Personal Practices in The Colossian Way

Interested in trying The Colossian Way? We invite you to try these six personal practices to help you retain or regain your love of God and neighbor and shift your goal from winning toward worship.

  1. For one week, rather than watching the news or checking social media first thing each day, read Scripture. If we want our practices to reflect the kingdom of God, the amount of time we meditate on the word of God should outweigh the amount of time we meditate on our news feeds. Read the Bible, or consider books like NT Wright’s Bible for Everyone series, The Confessions of St. Augustine, or Sacred Rhythms: Arranging Our Lives for Spiritual Transformation by Ruth Haley Barton.

  2. Pray Scripture daily. Praying Scripture gives us a common language and forms our speech and imagination toward the mind of God. We need moments of spontaneous prayer—between us and God—but also time with other believers (outside of church). The Colossian Forum staff meets at 9 a.m. every work day for prayer. No matter how inconvenient, inefficient, or imperfect, we do it. It orients us in God’s presence and gives us the opportunity to share each other’s concerns, framed by God’s concerns set out by Scripture. It also provides us the daily reminders we need to lead joyful, faithful lives.

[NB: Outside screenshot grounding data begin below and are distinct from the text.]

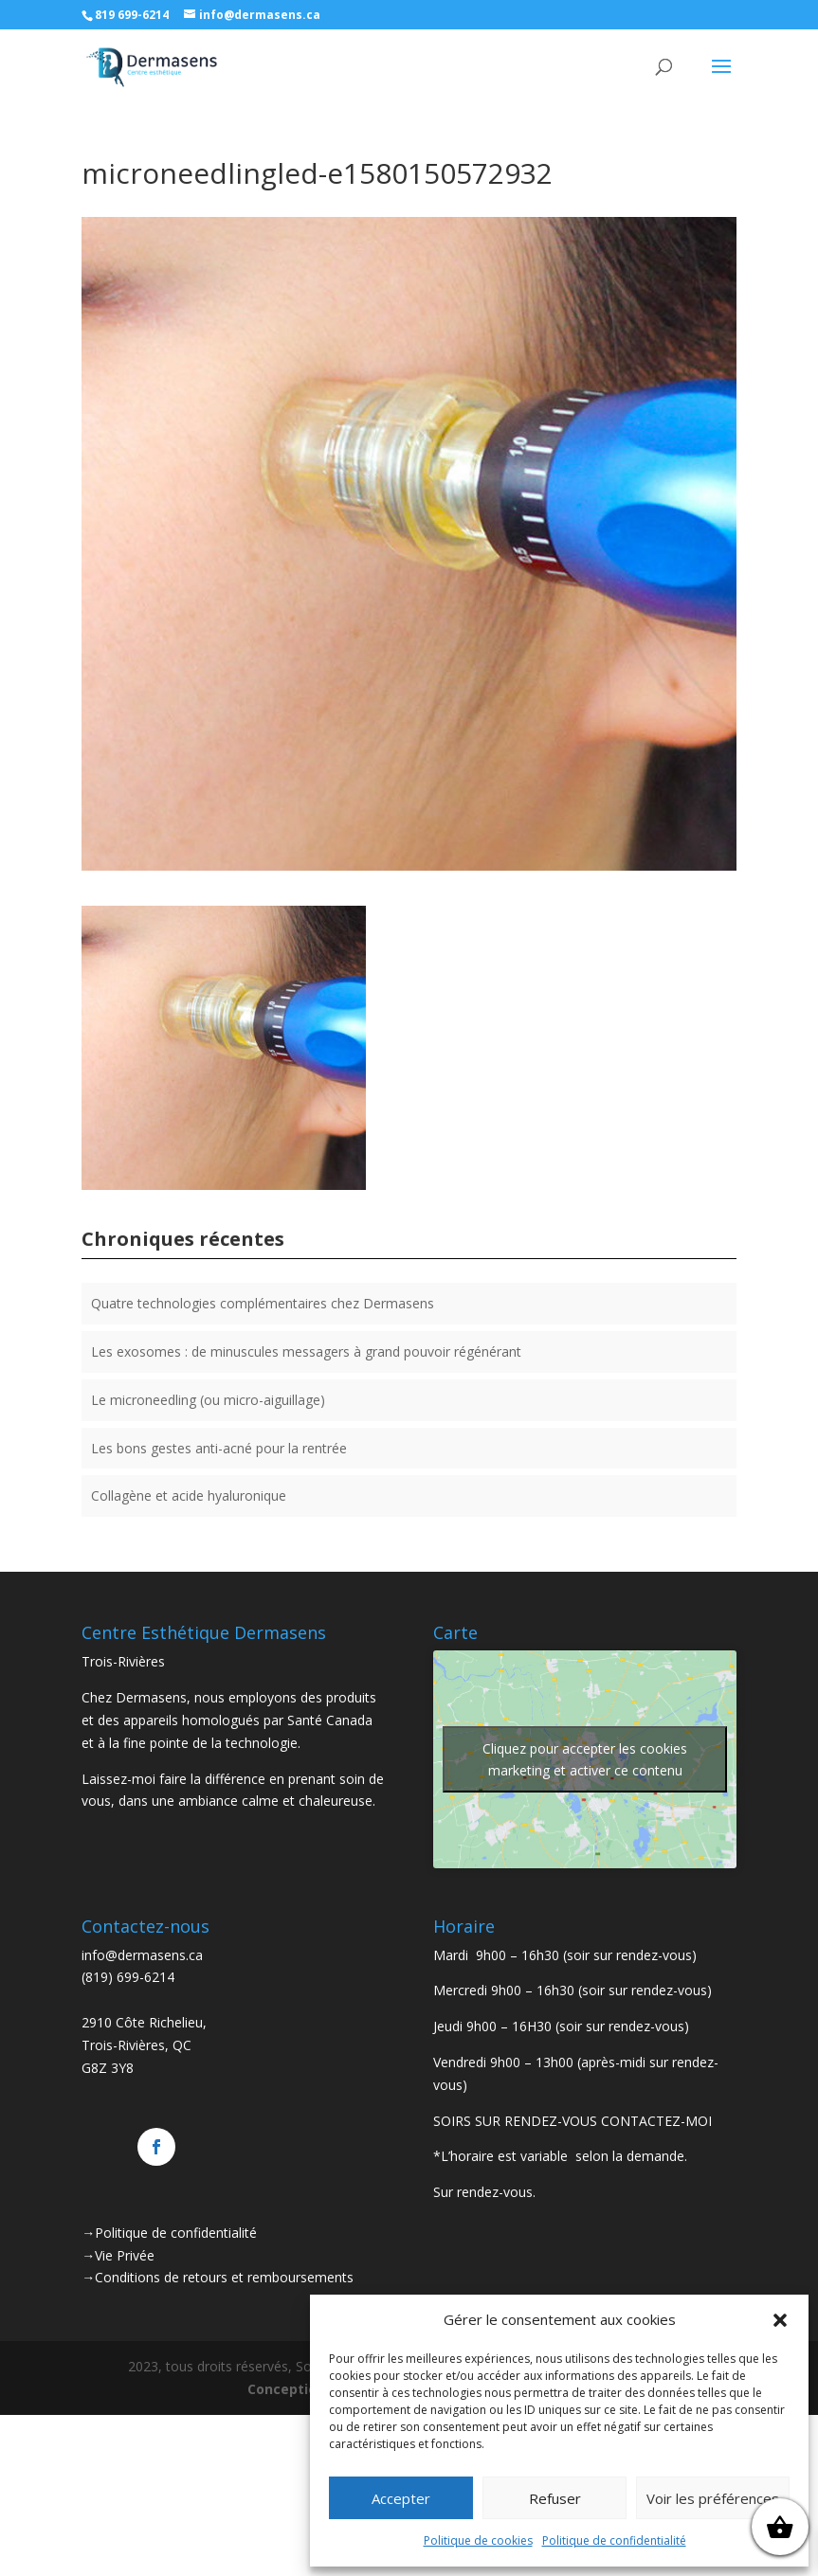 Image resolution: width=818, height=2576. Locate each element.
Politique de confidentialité (614, 2540)
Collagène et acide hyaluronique (188, 1495)
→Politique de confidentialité (169, 2233)
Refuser (555, 2498)
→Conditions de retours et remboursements (218, 2277)
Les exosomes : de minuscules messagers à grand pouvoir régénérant (306, 1351)
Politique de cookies (478, 2540)
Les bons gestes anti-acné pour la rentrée (219, 1448)
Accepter (401, 2498)
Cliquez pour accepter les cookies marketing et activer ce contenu (584, 1759)
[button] (780, 2320)
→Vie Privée (118, 2255)
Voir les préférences (712, 2498)
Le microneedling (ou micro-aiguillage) (208, 1400)
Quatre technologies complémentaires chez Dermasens (262, 1303) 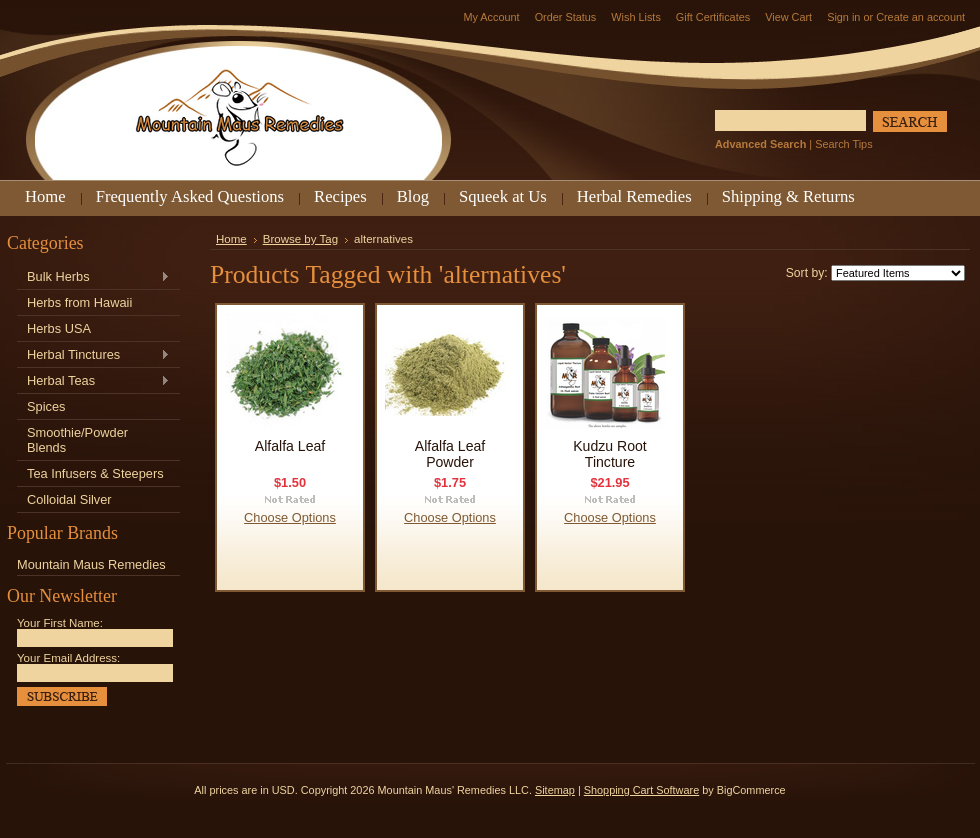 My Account (491, 17)
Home (231, 239)
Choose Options (290, 517)
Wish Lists (636, 17)
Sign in (843, 17)
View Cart (788, 17)
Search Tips (843, 144)
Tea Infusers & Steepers (95, 473)
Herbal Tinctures (93, 355)
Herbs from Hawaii (79, 302)
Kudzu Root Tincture (610, 454)
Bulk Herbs (93, 277)
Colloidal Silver (69, 499)
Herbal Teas (93, 381)
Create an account (920, 17)
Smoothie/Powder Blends (77, 440)
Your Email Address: (68, 658)
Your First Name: (60, 623)
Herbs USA (59, 328)
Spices (46, 406)
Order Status (566, 17)
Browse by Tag (300, 239)
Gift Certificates (713, 17)
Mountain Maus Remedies (91, 564)
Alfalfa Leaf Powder (450, 454)
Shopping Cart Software (641, 790)
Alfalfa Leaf (290, 446)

  1. If you find yourself in an argument, challenge yourself to repent of your need to win the argument. Instead, do what you can to make sure your interlocutor knows s/he is loved by both God and you, even while you disagree. After all, while we were yet sinners, Christ died for us (Rom. 5:8). Journal how this affected the argument and/or your relationship.

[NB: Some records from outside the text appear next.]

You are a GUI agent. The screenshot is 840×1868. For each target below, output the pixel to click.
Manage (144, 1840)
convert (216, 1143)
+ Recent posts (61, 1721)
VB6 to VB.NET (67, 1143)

  2. At the end of one day, take 15 minutes to journal the important interactions/conversations of the day. Assess how you showed up in those moments. Were you interested in the other person and compassionate toward them? Did you react to what they said rather than respond? Did you abandon what you believe to make them happy, or did you focus on convincing them that you were right?

  3. Actively challenge your view of those with whom you disagree by asking them questions of understanding. Rather than yielding to the temptation to perceive them as threatening, or alienating or dehumanizing them, seek to understand their perspective. Find out what they love, what they fear, how their love fuels their fear, and how their fears might fuel the anger they feel about an issue. See if any of their loves resonate with you—even if they express those loves differently.   

  1. Gather a small group of friends, family, or people from your faith community and imagine together how, if we’ve been given the ministry of reconciliation (2 Cor. 5), conflict itself actually might be an opportunity for spiritual growth. These videos and the related discussion guide may help. Imagine what you look like when you’re stuck in conflict with someone. Does that image reflect God? Think of those you disagree with and imagine what your continued shared life across disagreement would look like. Might such a relationship offer the culture a concrete embodiment of Christ’s victory over sin, alienation, and death?